Necrosis starts just about 20-40 minutes after the initial symptoms.
This is the optimum period for intensive thrombolytic therapy and coronary surgery. If reperfusion is acheaved ( restored blood supply), necrosis isn’t occur and the incident isn’t end with myocardial infarction.
The earliest signs in prenecrotic phase are wave-like contractions of injured myofibrilles (with disturbed striation), which are pressed under the influence of the adjacent cardiomyocytes with save function. Myocardial infarction about to 18-th-24-th shows lack of nuclei, contractility bands and coagulative necrosis. Coagulative necrosis ends with erased nuclei. Leucocytes enter in the first hours in the area of necrosis. Their infiltration reach the maximum between 4 and 7 day. After 7-th day leucocytes are replaced by macrophages. They phagocytose necrotic fragments. At the periphery of infarction zone is found so called miocitolisis: vacuole degeneration of ischemic cardiomyocytes. Between 2-th and 4-th week at the periphery of infarction zone grows granulation tissue. It matures (increasing of fibrous connective tissue, and reduced capillaries and cell proliferation) and between the end of 6-th and 8-th week a fibrous cicatrices is made.
Possible complications of myocardial infarction:
- Laceration of papillary muscle
- Laceration of heart wall with hemopeicardium and heart tamponade
- Laceration of interventricular septum with development of acute right-sided heart insufficiency
- Wall thrombosis towards the inner heart’s surface
- Acute and chronic aneurysm of left ventricle
- Dilation (relaxion and dilation) of the left ventricle with development of heart insufficiency
- Thromboembolism with development of infarctions in brain, spleen and kidneys.
- Energy weakness with cardiogenic shock in wide transmural infarction.
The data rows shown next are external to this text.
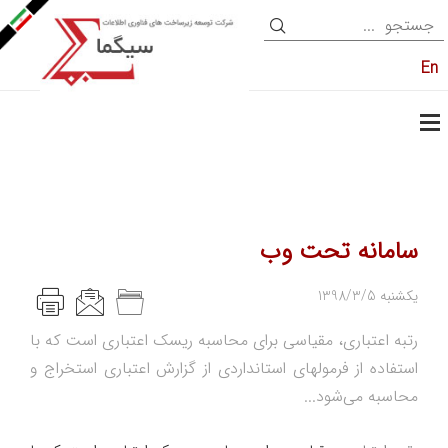
En
سامانه تحت وب
1398/3/5 یکشنبه
رتبه اعتباری، مقیاسی برای محاسبه ریسک اعتباری است که با
استفاده از فرمولهای استانداردی از گزارش اعتباری استخراج و
محاسبه می‌شود...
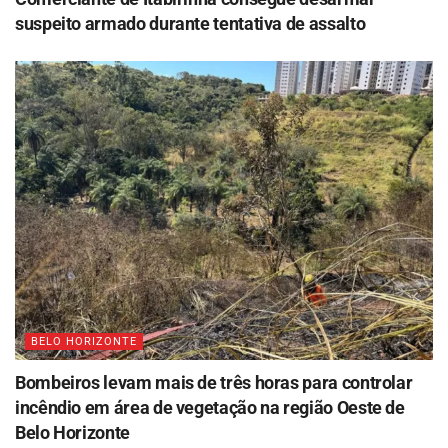
suspeito armado durante tentativa de assalto
BELO HORIZONTE
Bombeiros levam mais de três horas para controlar
incêndio em área de vegetação na região Oeste de
Belo Horizonte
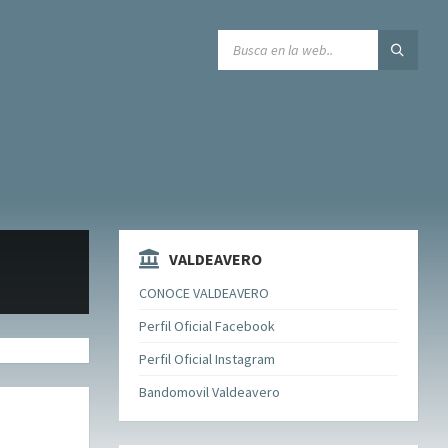
SEARCH:
VALDEAVERO
CONOCE VALDEAVERO
Perfil Oficial Facebook
Perfil Oficial Instagram
Bandomovil Valdeavero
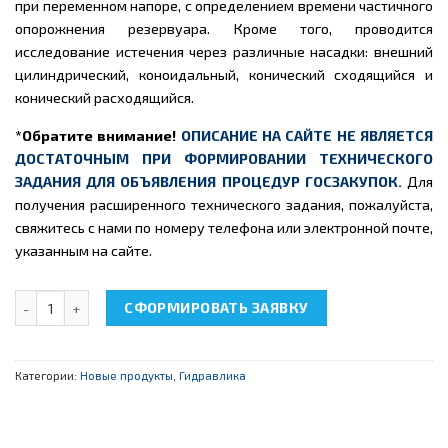
при переменном напоре, с определением времени частичного
опорожнения резервуара. Кроме того, проводится
исследование истечения через различные насадки: внешний
цилиндрический, коноидальный, конический сходящийся и
конический расходящийся.
*Обратите внимание!
ОПИСАНИЕ НА САЙТЕ НЕ ЯВЛЯЕТСЯ
ДОСТАТОЧНЫМ ПРИ ФОРМИРОВАНИИ ТЕХНИЧЕСКОГО
ЗАДАНИЯ ДЛЯ ОБЪЯВЛЕНИЯ ПРОЦЕДУР ГОСЗАКУПОК.
Для
получения расширенного технического задания, пожалуйста,
свяжитесь с нами по номеру телефона или электронной почте,
указанным на сайте.
Количество товара НТЦ-11.09 "Истечение через отверстия и на
СФОРМИРОВАТЬ ЗАЯВКУ
Категории:
Новые продукты
,
Гидравлика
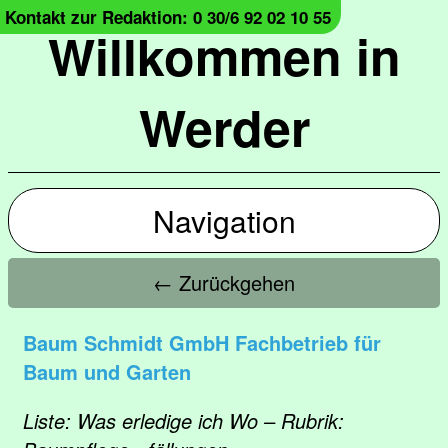
Kontakt zur Redaktion: 0 30/6 92 02 10 55
Willkommen in
Werder
Navigation
← Zurückgehen
Baum Schmidt GmbH Fachbetrieb für
Baum und Garten
Liste: Was erledige ich Wo – Rubrik:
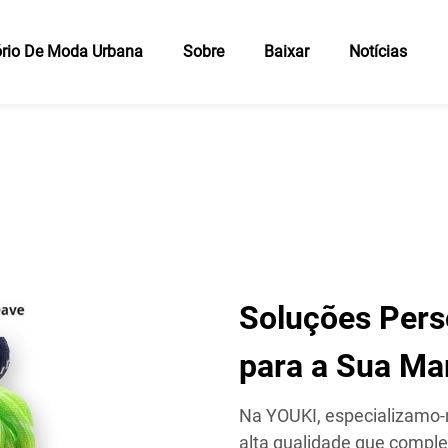
rio De Moda Urbana
Sobre
Baixar
Notícias
Soluções Pers
para a Sua Ma
Na YOUKI, especializamo-
alta qualidade que compl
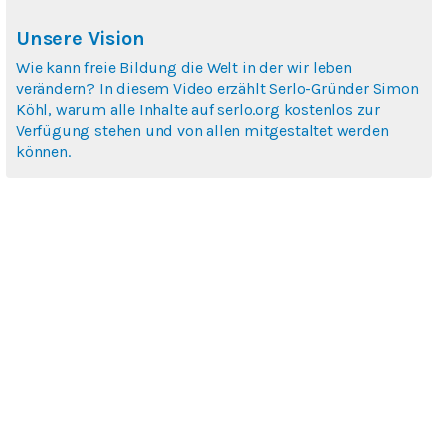
Unsere Vision
Wie kann freie Bildung die Welt in der wir leben
verändern? In diesem Video erzählt Serlo-Gründer Simon
Köhl, warum alle Inhalte auf serlo.org kostenlos zur
Verfügung stehen und von allen mitgestaltet werden
können.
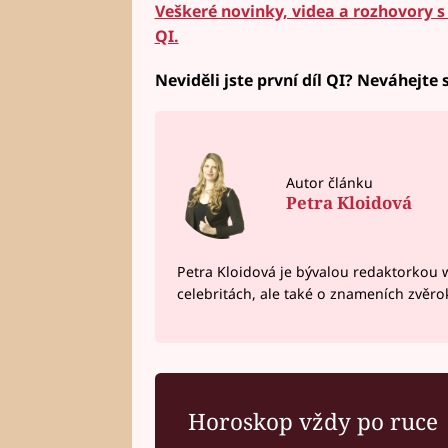
Veškeré novinky, videa a rozhovory 
QI.
Neviděli jste první díl QI? Neváhejte 
Autor článku
Petra Kloidová
Petra Kloidová je bývalou redaktorkou 
celebritách, ale také o znameních zvěr
Horoskop vždy po ruce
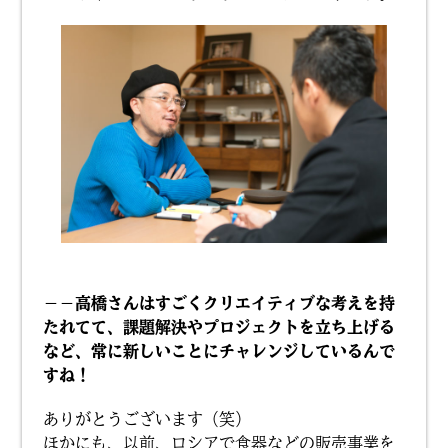
－－高橋さんはすごくクリエイティブな考えを持
たれてて、課題解決やプロジェクトを立ち上げる
など、常に新しいことにチャレンジしているんで
すね！
ありがとうございます（笑）
ほかにも、以前、ロシアで食器などの販売事業を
- Severe rhythm and conductive disturbances (particulary in damaging of interventricular septum) with sudden heart death.
- Pulmonary edema.
- Rupture (tearing) of myocard and heart tamponade.
- Endocardial thrombosis with following thromboembolism in cerebral artery and development of brain infarction.
Hippocrates wrote: “It appears to me a most excellent thing to cultivate prognosis.”
The prognosis in myocardial infarction cannot be accurately made ; some patients apparently making an uneventful recovery die suddenly: others pass through a stormy convalescence but do well. It is best not to be too precise in judgement.
The most frequent early approach to the problem was to estimate the severity and prognosis of the acute myocardial infarction by listing the presence or absence of certain factors. In general, advanced age, history of hypertension, angina pectoris or previous myocardial infarction, heart failure, hypotension, serious arrhythmia, persistent chest pain, high fever, and mafked leucocytosis have been associated with poor prognosis.
Insufficient data are available regarding a large group of patients who die suddenly outside the hospital. Most of these patients probably develop ventricular fibrillation within 1 to 2 hours after the onset of symptoms.